[WHAT YOU ARE ASKED TO DO] Pull out every line of the listing below where "PENSIONES" appears.

[RECORDS PROVIDED]
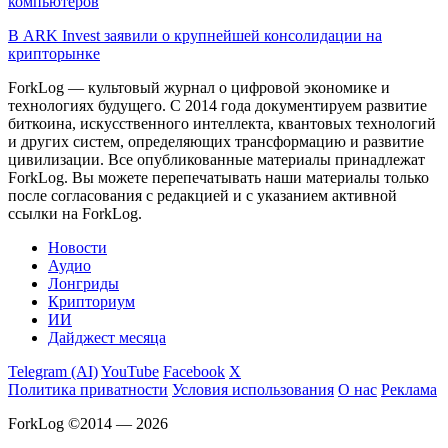
компьютеров
В ARK Invest заявили о крупнейшей консолидации на
крипторынке
ForkLog — культовый журнал о цифровой экономике и
технологиях будущего. С 2014 года документируем развитие
биткоина, искусственного интеллекта, квантовых технологий
и других систем, определяющих трансформацию и развитие
цивилизации.
Все опубликованные материалы принадлежат
ForkLog. Вы можете перепечатывать наши материалы только
после согласования с редакцией и с указанием активной
ссылки на ForkLog.
Новости
Аудио
Лонгриды
Крипториум
ИИ
Дайджест месяца
Telegram (AI)
YouTube
Facebook
X
Политика приватности
Условия использования
О нас
Реклама
ForkLog ©2014 — 2026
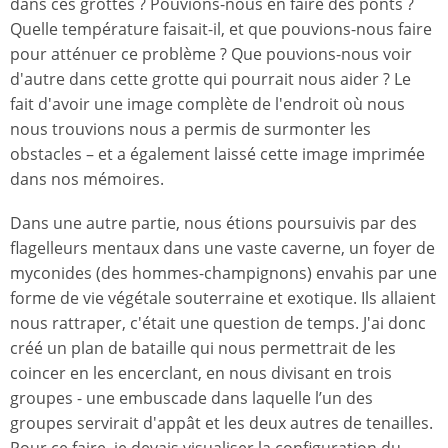
dans ces grottes ? Pouvions-nous en faire des ponts ?
Quelle température faisait-il, et que pouvions-nous faire
pour atténuer ce problème ? Que pouvions-nous voir
d'autre dans cette grotte qui pourrait nous aider ? Le
fait d'avoir une image complète de l'endroit où nous
nous trouvions nous a permis de surmonter les
obstacles – et a également laissé cette image imprimée
dans nos mémoires.
Dans une autre partie, nous étions poursuivis par des
flagelleurs mentaux dans une vaste caverne, un foyer de
myconides (des hommes-champignons) envahis par une
forme de vie végétale souterraine et exotique. Ils allaient
nous rattraper, c'était une question de temps. J'ai donc
créé un plan de bataille qui nous permettrait de les
coincer en les encerclant, en nous divisant en trois
groupes - une embuscade dans laquelle l’un des
groupes servirait d'appât et les deux autres de tenailles.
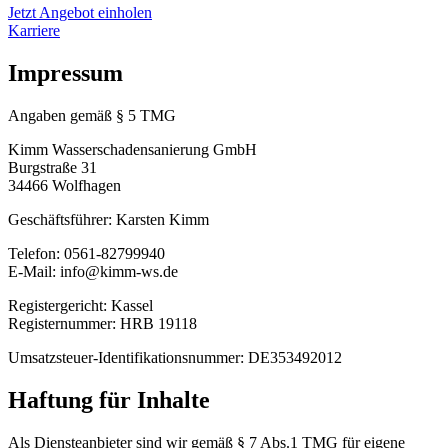
Jetzt Angebot einholen
Karriere
Impressum
Angaben gemäß § 5 TMG
Kimm Wasserschadensanierung GmbH
Burgstraße 31
34466 Wolfhagen
Geschäftsführer: Karsten Kimm
Telefon: 0561-82799940
E-Mail: info@kimm-ws.de
Registergericht: Kassel
Registernummer: HRB 19118
Umsatzsteuer-Identifikationsnummer: DE353492012
Haftung für Inhalte
Als Diensteanbieter sind wir gemäß § 7 Abs.1 TMG für eigene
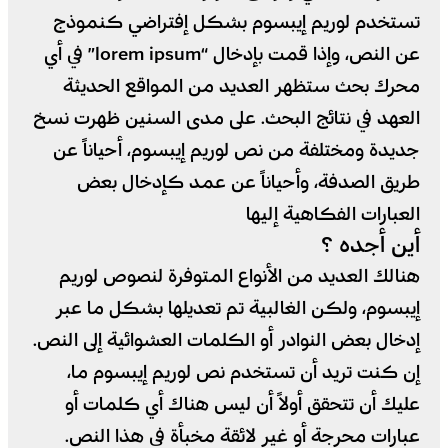
تستخدم لوريم إيبسوم بشكل إفتراضي كنموذج
عن النص، وإذا قمت بإدخال “lorem ipsum” في أي
محرك بحث ستظهر العديد من المواقع الحديثة
العهد في نتائج البحث. على مدى السنين ظهرت نسخ
جديدة ومختلفة من نص لوريم إيبسوم، أحياناً عن
طريق الصدفة، وأحياناً عن عمد كإدخال بعض
العبارات الفكاهية إليها
أين أجده ؟
هنالك العديد من الأنواع المتوفرة لنصوص لوريم
إيبسوم، ولكن الغالبية تم تعديلها بشكل ما عبر
إدخال بعض النوادر أو الكلمات العشوائية إلى النص.
إن كنت تريد أن تستخدم نص لوريم إيبسوم ما،
عليك أن تتحقق أولاً أن ليس هناك أي كلمات أو
عبارات محرجة أو غير لائقة مخبأة في هذا النص.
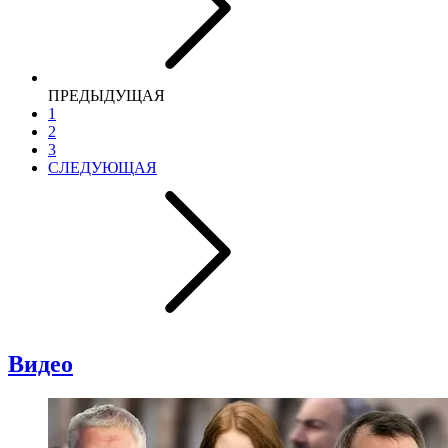
ПРЕДЫДУЩАЯ
1
2
3
СЛЕДУЮЩАЯ
Видео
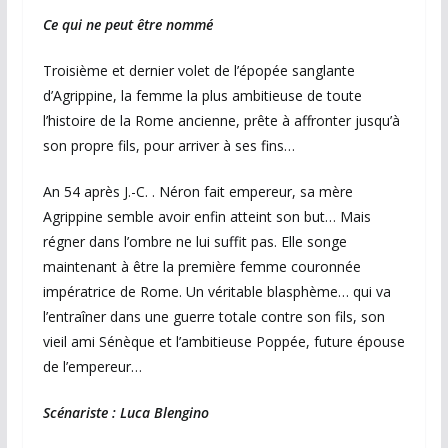
Ce qui ne peut être nommé
Troisième et dernier volet de l’épopée sanglante
d’Agrippine, la femme la plus ambitieuse de toute
l’histoire de la Rome ancienne, prête à affronter jusqu’à
son propre fils, pour arriver à ses fins…
An 54 après J.-C. . Néron fait empereur, sa mère
Agrippine semble avoir enfin atteint son but… Mais
régner dans l’ombre ne lui suffit pas. Elle songe
maintenant à être la première femme couronnée
impératrice de Rome. Un véritable blasphème… qui va
l’entraîner dans une guerre totale contre son fils, son
vieil ami Sénèque et l’ambitieuse Poppée, future épouse
de l’empereur…
Scénariste : Luca Blengino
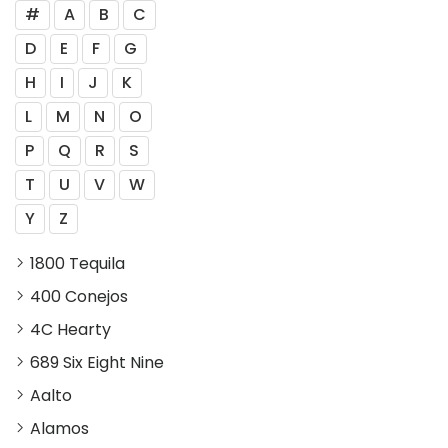
#
A
B
C
D
E
F
G
H
I
J
K
L
M
N
O
P
Q
R
S
T
U
V
W
Y
Z
1800 Tequila
400 Conejos
4C Hearty
689 Six Eight Nine
Aalto
Alamos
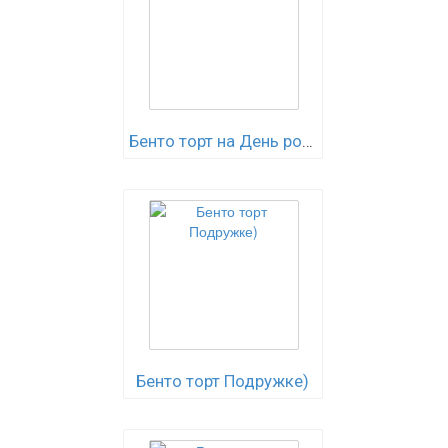
Бенто торт на День рождения!
Бенто торт Подружке)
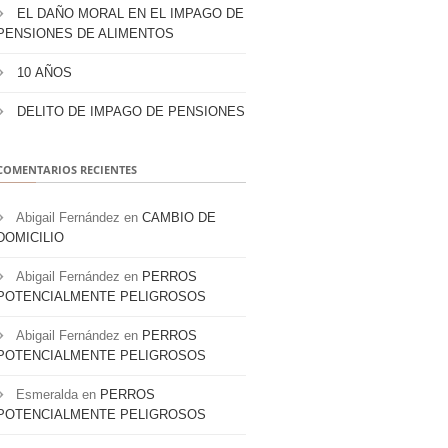
EL DAÑO MORAL EN EL IMPAGO DE
PENSIONES DE ALIMENTOS
10 AÑOS
DELITO DE IMPAGO DE PENSIONES
COMENTARIOS RECIENTES
Abigail Fernández
en
CAMBIO DE
DOMICILIO
Abigail Fernández
en
PERROS
POTENCIALMENTE PELIGROSOS
Abigail Fernández
en
PERROS
POTENCIALMENTE PELIGROSOS
Esmeralda
en
PERROS
POTENCIALMENTE PELIGROSOS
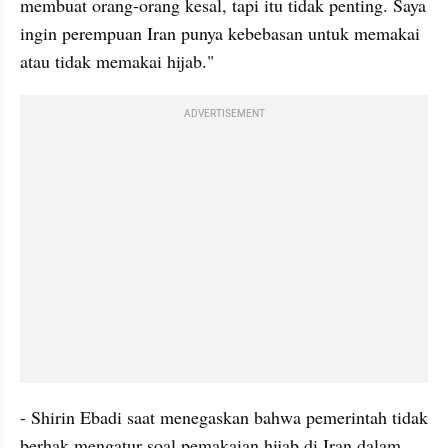
membuat orang-orang kesal, tapi itu tidak penting. Saya 
ingin perempuan Iran punya kebebasan untuk memakai 
atau tidak memakai hijab."
ADVERTISEMENT
- Shirin Ebadi saat menegaskan bahwa pemerintah tidak 
berhak mengatur soal pemakaian hijab di Iran dalam 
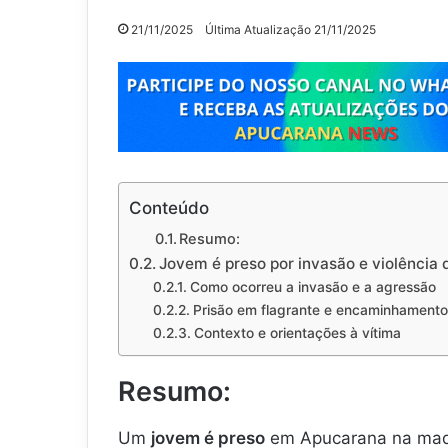
21/11/2025
Última Atualização 21/11/2025
Conteúdo
Resumo:
Jovem é preso por invasão e violênci
Como ocorreu a invasão e a agressão
Prisão em flagrante e encaminhamento
Contexto e orientações à vítima
Resumo:
Um
jovem é preso
em Apucarana na madr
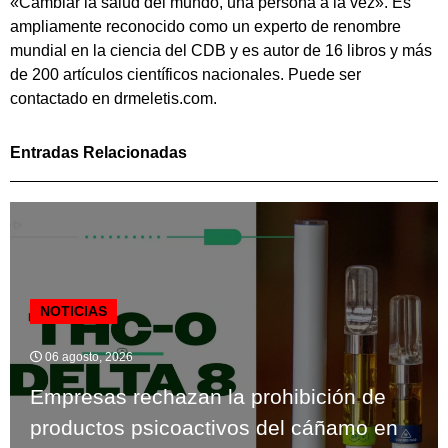
«Cambiar la salud del mundo, una persona a la vez». Es
ampliamente reconocido como un experto de renombre
mundial en la ciencia del CDB y es autor de 16 libros y más
de 200 artículos científicos nacionales. Puede ser
contactado en drmeletis.com.
Entradas Relacionadas
NOTICIAS
06 agosto, 2026
Empresas rechazan la prohibición de
productos psicoactivos del cáñamo en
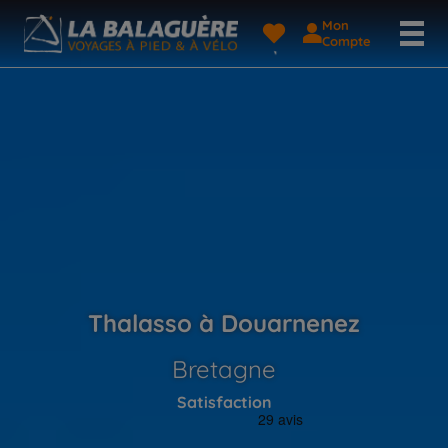
Mon
Compte
Thalasso à Douarnenez
Bretagne
Satisfaction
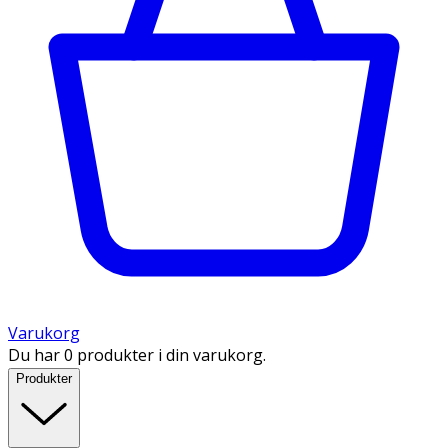
Varukorg
Du har 0 produkter i din varukorg.
Produkter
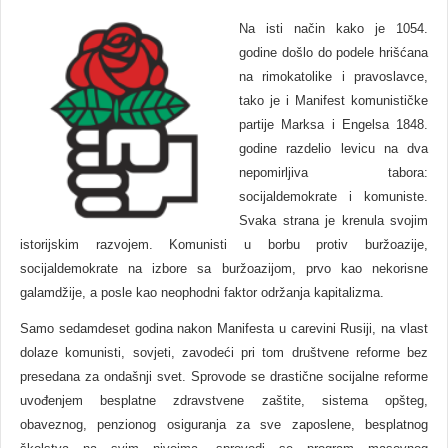
Na isti način kako je 1054.
godine došlo do podele hrišćana
na rimokatolike i pravoslavce,
tako je i Manifest komunističke
partije Marksa i Engelsa 1848.
godine razdelio levicu na dva
nepomirljiva tabora:
socijaldemokrate i komuniste.
Svaka strana je krenula svojim
istorijskim razvojem. Komunisti u borbu protiv buržoazije,
socijaldemokrate na izbore sa buržoazijom, prvo kao nekorisne
galamdžije, a posle kao neophodni faktor održanja kapitalizma.
Samo sedamdeset godina nakon Manifesta u carevini Rusiji, na vlast
dolaze komunisti, sovjeti, zavodeći pri tom društvene reforme bez
presedana za ondašnji svet. Sprovode se drastične socijalne reforme
uvođenjem besplatne zdravstvene zaštite, sistema opšteg,
obaveznog, penzionog osiguranja za sve zaposlene, besplatnog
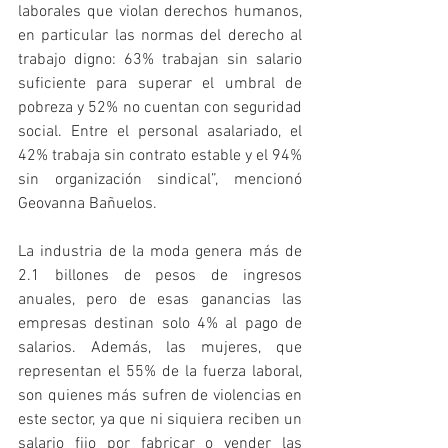
laborales que violan derechos humanos, 
en particular las normas del derecho al 
trabajo digno: 63% trabajan sin salario 
suficiente para superar el umbral de 
pobreza y 52% no cuentan con seguridad 
social. Entre el personal asalariado, el 
42% trabaja sin contrato estable y el 94% 
sin organización sindical”, mencionó 
Geovanna Bañuelos.
La industria de la moda genera más de 
2.1 billones de pesos de ingresos 
anuales, pero de esas ganancias las 
empresas destinan solo 4% al pago de 
salarios. Además, las mujeres, que 
representan el 55% de la fuerza laboral, 
son quienes más sufren de violencias en 
este sector, ya que ni siquiera reciben un 
salario fijo por fabricar o vender las 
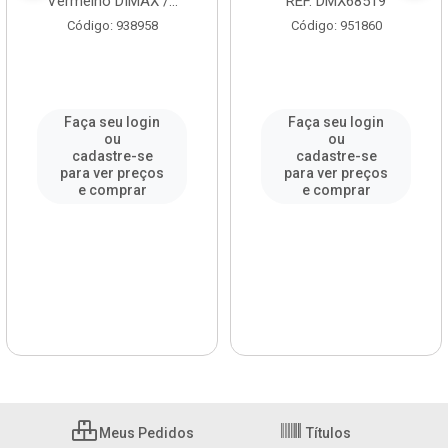
Vermelho DIMAX /...
REF. DMX68519
Código: 938958
Código: 951860
Faça seu login
Faça seu login
ou
ou
cadastre-se
cadastre-se
para ver preços
para ver preços
e comprar
e comprar
Meus Pedidos
Títulos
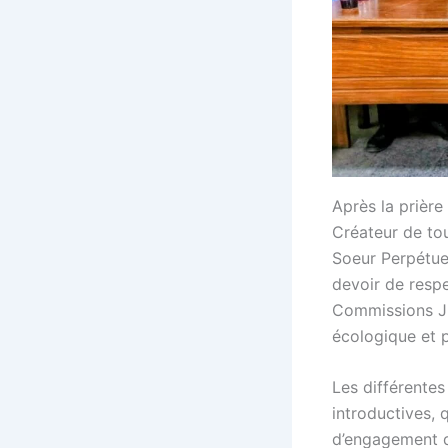
Après la prière
Créateur de tou
Soeur Perpétue 
devoir de respe
Commissions Jus
écologique et 
Les différente
introductives, 
d’engagement de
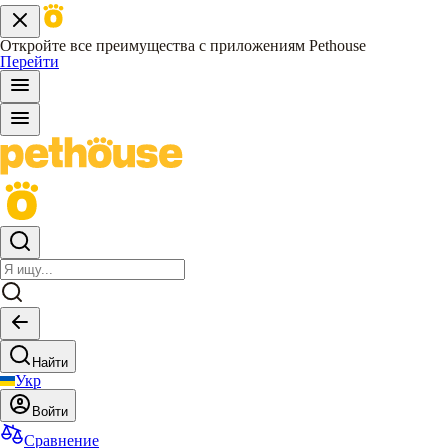
Откройте все преимущества с приложениям Pethouse
Перейти
Найти
Укр
Войти
Сравнение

[SOLUTION TO THIS EXERCISE]
PENSIONES DE ALIMENTOS
DELITO DE IMPAGO DE PENSIONES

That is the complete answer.